Marasco: “Regione corregga orientamenti, ma più fermezza da Foggia”

Il candidato sindaco del centrosinistra si esprime sui fondi negati per la Chiesa delle Croci e la vicenda dei turisti austriaci: “E’ necessario un radicale cambiamento nel rapporto con la Regione Puglia”

Nota - Questo comunicato è stato pubblicato integralmente come contributo esterno.
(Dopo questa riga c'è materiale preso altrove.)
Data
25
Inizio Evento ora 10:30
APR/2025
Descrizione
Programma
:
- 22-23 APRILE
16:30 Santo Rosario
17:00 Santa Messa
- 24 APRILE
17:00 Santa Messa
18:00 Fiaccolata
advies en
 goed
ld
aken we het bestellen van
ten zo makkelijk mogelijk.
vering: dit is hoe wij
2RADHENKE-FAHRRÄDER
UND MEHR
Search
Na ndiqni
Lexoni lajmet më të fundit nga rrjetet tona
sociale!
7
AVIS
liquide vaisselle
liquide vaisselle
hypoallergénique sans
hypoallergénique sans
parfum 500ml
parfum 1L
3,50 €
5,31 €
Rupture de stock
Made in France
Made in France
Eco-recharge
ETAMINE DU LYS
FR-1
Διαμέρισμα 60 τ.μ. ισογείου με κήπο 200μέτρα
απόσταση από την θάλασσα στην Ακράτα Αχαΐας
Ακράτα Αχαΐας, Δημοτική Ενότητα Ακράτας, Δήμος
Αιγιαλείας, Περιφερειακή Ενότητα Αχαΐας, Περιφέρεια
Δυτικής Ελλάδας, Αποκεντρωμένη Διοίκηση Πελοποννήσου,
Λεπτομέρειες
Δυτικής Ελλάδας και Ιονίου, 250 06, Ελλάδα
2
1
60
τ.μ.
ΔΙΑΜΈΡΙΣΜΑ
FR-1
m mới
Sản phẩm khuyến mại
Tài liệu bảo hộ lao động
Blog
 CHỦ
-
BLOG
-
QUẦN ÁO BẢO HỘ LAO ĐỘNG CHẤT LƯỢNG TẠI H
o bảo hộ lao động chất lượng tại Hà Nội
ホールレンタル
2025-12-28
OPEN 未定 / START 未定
Questo contenuto non è pertanto un articolo prodotto dalla redazione di FoggiaToday

“Gli orientamenti della Regione Puglia sono da correggere e molto dipende da un atteggiamento foggiano anch’esso da modificare all’insegna della fermezza, delle competenze e di un maggiore dinamismo”. Il candidato sindaco di Foggia per il centrosinistra, Augusto Marasco, commenta lo scambio polemico tra il presidente della Camera di Commercio di Foggia, Fabio Porreca, e l’assessore regionale a Mediterraneo, Cultura e Turismo, Silvia Godelli, sui viaggi di primavera che porteranno in Puglia migliaia di pensionati austriaci.

“Ci sono circostanze specifiche che danno ragione più al presidente Porreca – osserva Marasco – non fosse altro perché, esattamente un anno fa, nello giustificare la posizione della Regione rispetto a un’analoga denuncia di un consigliere regionale eletto in Capitanata, l’assessore Godelli parlava di un’iniziativa nata solo tra operatori turistici privati mentre, lunedì prossimo, la conferenza stampa sul viaggio primaverile dei seniores austriaci sarà marcatamente istituzionale vista la presenza dei vertici regionali e addirittura le rappresentanze diplomatiche”.

“Ma c’è una questione più generale – continua il candidato sindaco – che sconta, specie quando si tratta di turismo e cultura, una matrice accentratrice impermeabile al protagonismo delle istituzioni locali”. “Per esempio – prosegue Marasco – sembra sia stato disatteso l’impegno preso appena due mesi fa, ai massimi livelli regionale e comunale, per il restauro dell’Arco trionfale della Chiesa delle Croci”.

“Non mi interessa fare polemica elettorale – precisa il candidato sindaco del centrosinistra – malgrado io stesso abbia gioito nell’apprendere la notizia diffusa da Palazzo di Città a febbraio scorso ma, siccome la città è chiamata a scegliere la futura Amministrazione, è giusto sappia che ci sarà un radicale cambiamento di atteggiamento verso la Regione Puglia, a prescindere dalle convenienze e dalle omogeneità di colore politico attuali e future”.

“Siccome c’erano e ci sono tutti gli elementi per intervenire essendo un monumento nazionale simbolo della città, avendo l’assessorato che dirigevo fatto avanzare la progettazione, essendo serissimo il pericolo di crollo – conclude Marasco – è incredibile che ancora una volta non si siano trovati 500mila euro per un primo intervento sulla Chiesa delle Croci”.